Communication habits are then treated as the second major lever. Men are urged to let women talk more, based on a claim that women speak two to three times more words per day than men. The practical instruction is to listen intently—lean in slightly, maintain eye contact, and use affirming phrases like “I hear you” or “I get what you’re saying,” followed by repeating the woman’s exact wording. The transcript emphasizes that men often fail not by saying the wrong things, but by not listening: using distracted body language, not paying attention, or jumping in with solutions.

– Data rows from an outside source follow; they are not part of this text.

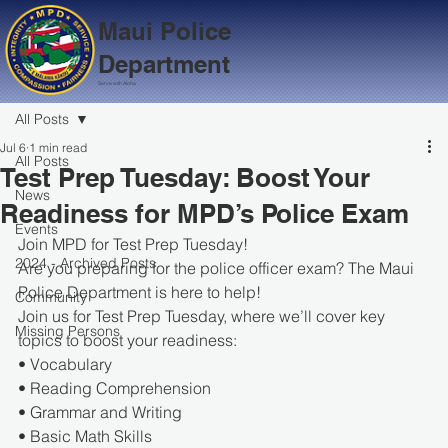
Maui Police
Department
Serve with Aloha
All Posts
Jul 6
1 min read
All Posts
Test Prep Tuesday: Boost Your
News
Readiness for MPD’s Police Exam
Events
Join MPD for Test Prep Tuesday!
2024 - Archived Posts
Are you preparing for the police officer exam? The Maui 
Police Department is here to help!
Community
Join us for Test Prep Tuesday, where we’ll cover key 
Missing Persons
topics to boost your readiness:
• Vocabulary
• Reading Comprehension
• Grammar and Writing
• Basic Math Skills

A further warning targets a common male reflex: when women share concerns, men tend to fix problems or offer advice. Instead, the transcript recommends validating feelings first—using lines such as “I can imagine what you’re feeling now”—because the goal is being heard, not receiving a fix. Overall, the advice blends confidence, ambition, and disciplined listening into a single prescription: act like a man with direction, and communicate in a way that makes a woman feel understood.
Cornell Notes
The transcript argues that women are attracted to men who show confidence, drive, and clear life direction—qualities framed as “real man” traits rather than mere charm. It links motivation to testosterone, suggesting hormone testing and claiming low testosterone can reduce drive. It also stresses listening as a relationship skill: men should let women talk, maintain eye contact, lean in, and respond with phrases like “I hear you” and by repeating the woman’s words. When women share problems, the recommended approach is emotional validation first (“I can imagine what you’re feeling now”) rather than advice or problem-solving. The combined message is that direction plus attentive listening improves both attraction and relationship quality.
What does the transcript say women subconsciously want in a partner?
How does the transcript distinguish “boys” from “men”?
What role does testosterone play in the transcript’s explanation of attraction and drive?
What listening behaviors does the transcript recommend during dates or conversations?
Why does the transcript warn men against offering advice when a woman shares a problem?
Review Questions
- How does the transcript connect confidence and life direction to romantic attraction?
- What specific phrases and body-language cues are recommended to show a woman you’re listening?
- According to the transcript, what should a man do first when a woman shares a problem—advice or validation—and why?
Key Points
- 1
Confidence is framed as a primary attraction signal, rooted in having goals, drive, and commitment to a direction in life.
- 2
Dating “boys” rather than “men” is described as a mismatch between immaturity and the ambition/clarity that makes a partner feel real.
- 3
Motivation is presented as partly hormone-linked, with testosterone testing suggested and a target range of about 1100 to 1500 mentioned.
- 4
Women are encouraged to talk more in conversations, and men are told to listen with eye contact and a slight lean-in.
- 5
Affirming responses like “I hear you” and repeating the woman’s words are recommended to demonstrate genuine attention.
- 6
When women share concerns, the transcript advises emotional validation first (e.g., “I can imagine what you’re feeling now”) instead of jumping straight to advice or fixing.